日本将棋連盟・佐藤康光会長が語る「札幌に全国5番目の研修会設立」の理由

2020年1月26日 11:00 文春オンライン

「もともと他の人が言っていた手を指すのは好きではないタイプです。将棋ソフトが見つけた手はなおさら指す気になりません」

 インタビューで、きっぱり言い切ったのは佐藤康光氏。タイトル通算13期、順位戦A級通算23期、竜王戦1組26期。50歳となった今もA級で戦い続けるトップ棋士である。

 AI全盛の将棋界。近年、戦法や戦型の流行のペースが速いのも、AIの普及と決して無縁ではない。棋士は勝負師、研究者、芸術家の3つの顔を持つと言われるが、佐藤氏の強いこだわりに棋士の一分と言ってもいい誇りを感じる。

 ちなみに佐藤氏が色紙にしばしば揮毫する言葉は「天衣無縫」。
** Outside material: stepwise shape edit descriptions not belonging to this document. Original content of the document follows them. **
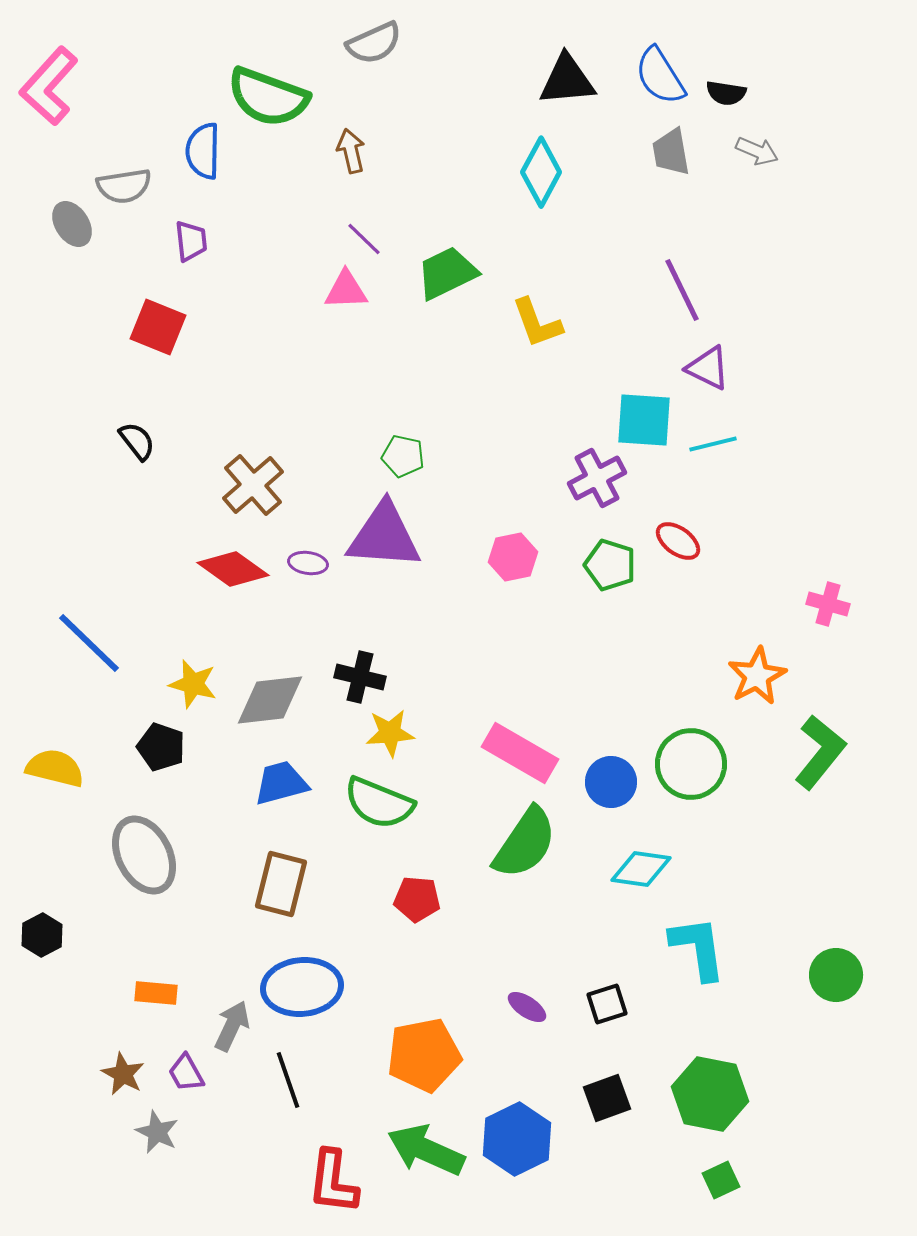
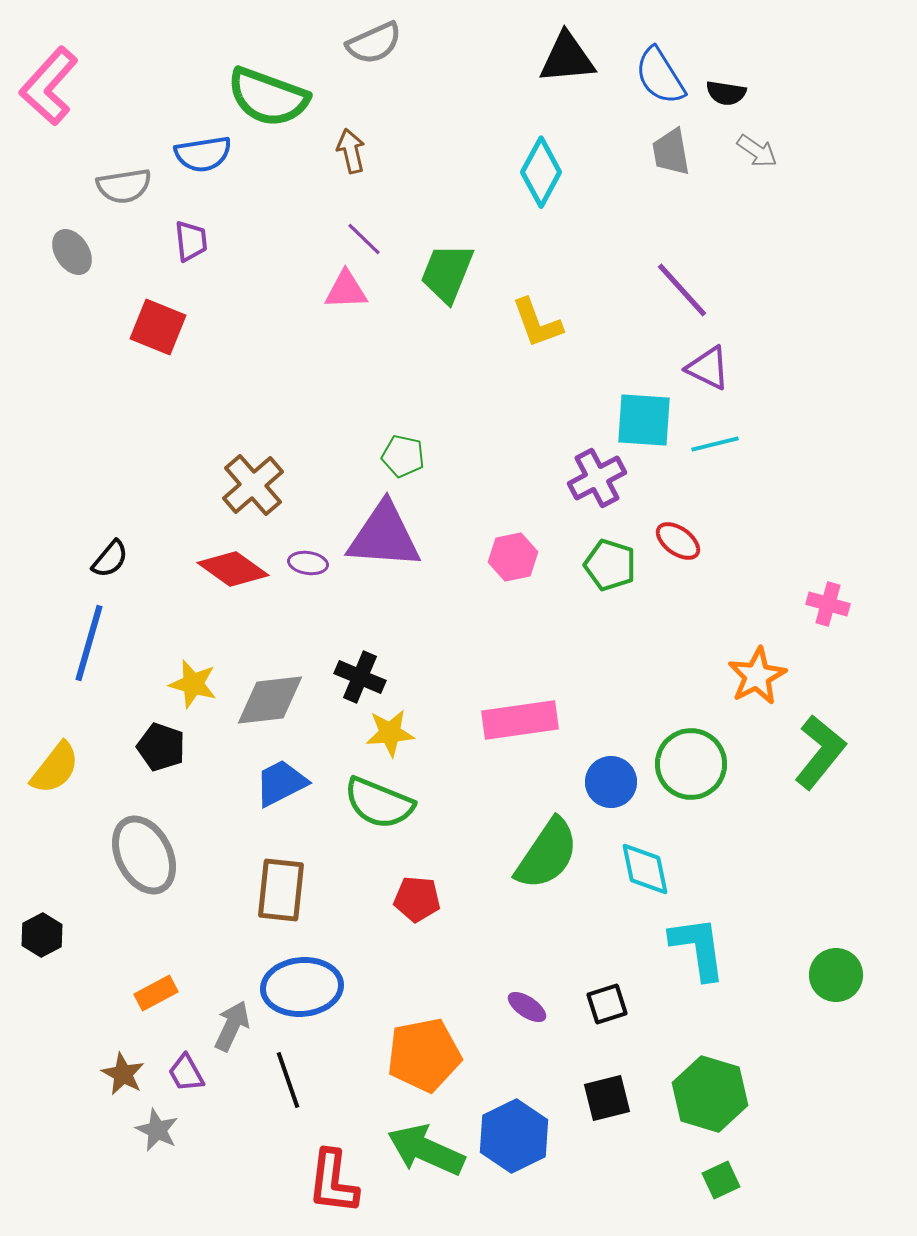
black triangle at (567, 80): moved 22 px up
blue semicircle at (203, 151): moved 3 px down; rotated 100 degrees counterclockwise
gray arrow at (757, 151): rotated 12 degrees clockwise
gray ellipse at (72, 224): moved 28 px down
green trapezoid at (447, 273): rotated 42 degrees counterclockwise
purple line at (682, 290): rotated 16 degrees counterclockwise
black semicircle at (137, 441): moved 27 px left, 118 px down; rotated 78 degrees clockwise
cyan line at (713, 444): moved 2 px right
blue line at (89, 643): rotated 62 degrees clockwise
black cross at (360, 677): rotated 9 degrees clockwise
pink rectangle at (520, 753): moved 33 px up; rotated 38 degrees counterclockwise
yellow semicircle at (55, 768): rotated 114 degrees clockwise
blue trapezoid at (281, 783): rotated 12 degrees counterclockwise
green semicircle at (525, 843): moved 22 px right, 11 px down
cyan diamond at (641, 869): moved 4 px right; rotated 70 degrees clockwise
brown rectangle at (281, 884): moved 6 px down; rotated 8 degrees counterclockwise
orange rectangle at (156, 993): rotated 33 degrees counterclockwise
green hexagon at (710, 1094): rotated 6 degrees clockwise
black square at (607, 1098): rotated 6 degrees clockwise
gray star at (157, 1132): moved 2 px up
blue hexagon at (517, 1139): moved 3 px left, 3 px up
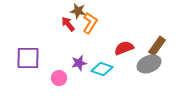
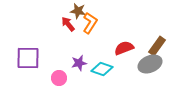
gray ellipse: moved 1 px right
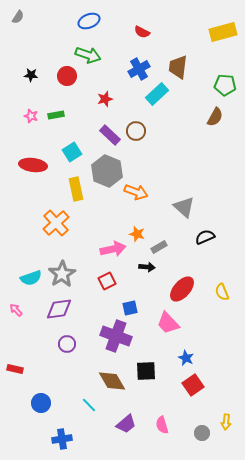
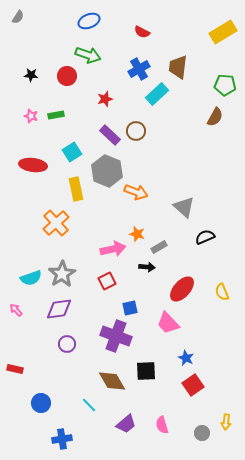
yellow rectangle at (223, 32): rotated 16 degrees counterclockwise
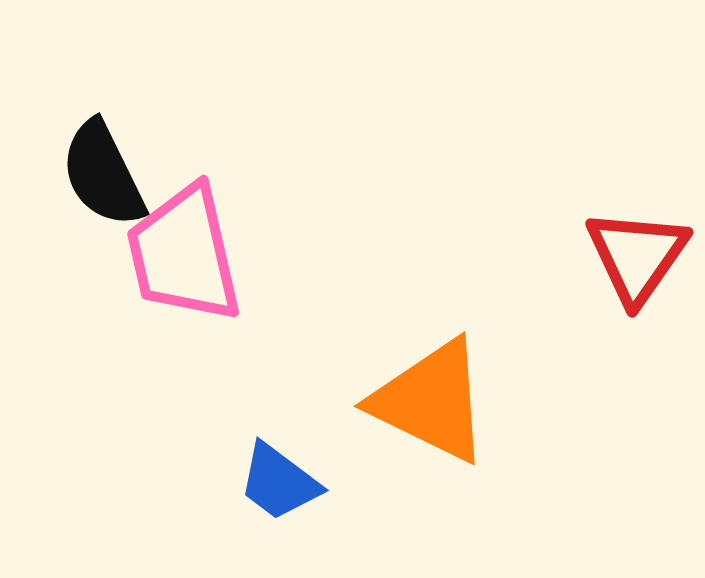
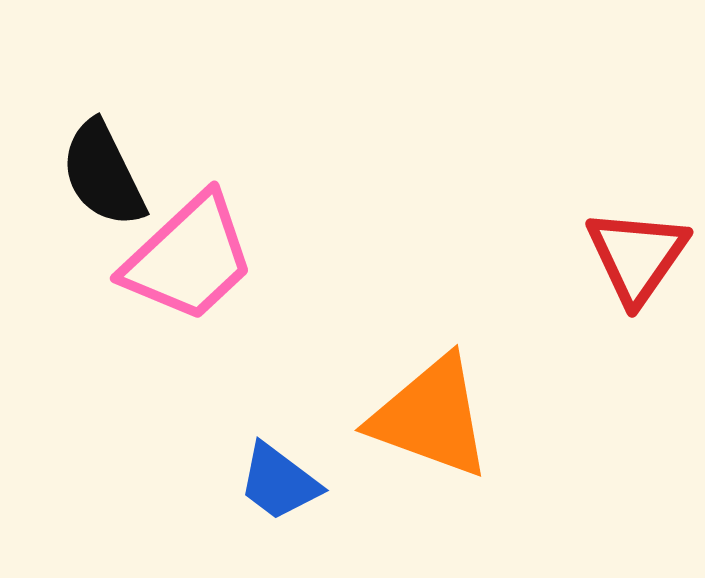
pink trapezoid: moved 5 px right, 4 px down; rotated 120 degrees counterclockwise
orange triangle: moved 16 px down; rotated 6 degrees counterclockwise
その意味は辞書によると、天人の衣服には人工の縫い目などがない意から、詩歌などに技巧をこらしたあとがなく、いかにも自然で完美であるさまの形容、とある。

設立されれば札幌は5番目となる

 ところで佐藤氏には現在、もう1つの顔がある。日本将棋連盟の会長だ。その将棋連盟が北の大地・北海道で、かねてからの悲願を叶えようと動いている。

 東京以北で初となる研修会の設立である。奨励会がプロ棋士の登竜門として存在する一方、研修会は機能が若干異なる。

 同じように実力でクラス分けされるのは奨励会と同じ。一定ランク以上になると奨励会への編入や女流棋士デビューへの道が開かれるが、必ずしも奨励会の下部組織ではない。

「将棋を通じた、お子さんの精神修養や健全育成の貢献を目指しています」(佐藤氏)

 研修会は将棋のすそ野拡大も狙いとなっている。東京、大阪以外では名古屋、福岡にすでにあり、設立されれば札幌は5番目となる。

「研修会の設立を機に、さらに将棋への関心が広がればありがたいですね。今年10月のスタートを予定しているところです」(佐藤氏)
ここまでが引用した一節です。